I've used doparallel
and foreach
to run my PhD analysis code on an HPC cluster, and it went fine
It required only minimally modifying my existing loops—instead of:
for (i in mylist) {
# do the thing
}
it's:
for (i = my_list, ...) %dopar% {
# do the thing
}
And if you change %dopar%
to just %do%
it'll run on a single thread, which is handy for debugging purposes.
There are a few gotchas, though. You need to add arguments to the for
statement that porovides for the packages your child processes need (they aren't exported by default), and you also need to pass any existing variables that they might need. This is the vignette I used to get started. Finally, output in the child processes isn't automatically logged, so you'll need to provide an argument for that too. If you do, I recommend that you attach some sort of child process identifier to any debugging output, because all of the child processes will have their logs in one file mixed together (since they run simultaneously), and you'll likely want to filter down to a single thread at a time when debugging.
If I were re-writing my code now, I'd probably also use futures
and purrr
. The former adds some niceties to doparallel
and foreach
if you choose to use that syntax, like automatically exporting packages. And it's backend-agnostic, from what I understand.
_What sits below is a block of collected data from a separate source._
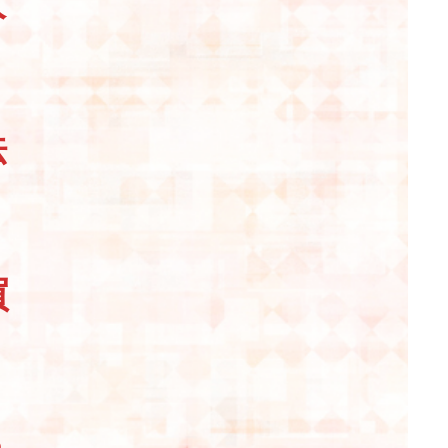
人
法
買
ら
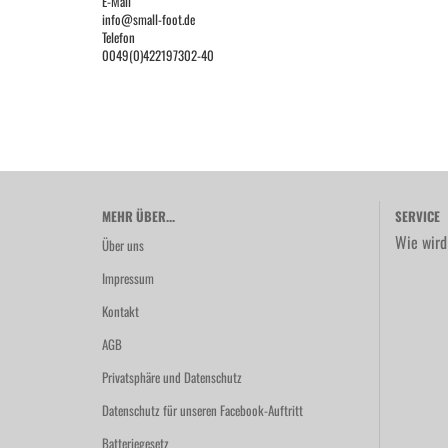
E-Mail
info@small-foot.de
Telefon
0049(0)422197302-40
MEHR ÜBER...
SERVICE
Wie wird
Über uns
Impressum
Kontakt
AGB
Privatsphäre und Datenschutz
Datenschutz für unseren Facebook-Auftritt
Batteriegesetz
Here's the article I read on it.
Whatever route you take, on a PBS system (like the supercomputer I use, Raijin at the National Computational Infrastructure) it's as simple as passing arguments to the job you queue up requesting multiple CPU cores. For example, I wrap my master R script in a shell script for the purposes of queueing it up, and that allows me to specify resource limits as comments at the top of the script (instead of poassing them as arguments to the qsub
command).
I hope that helps!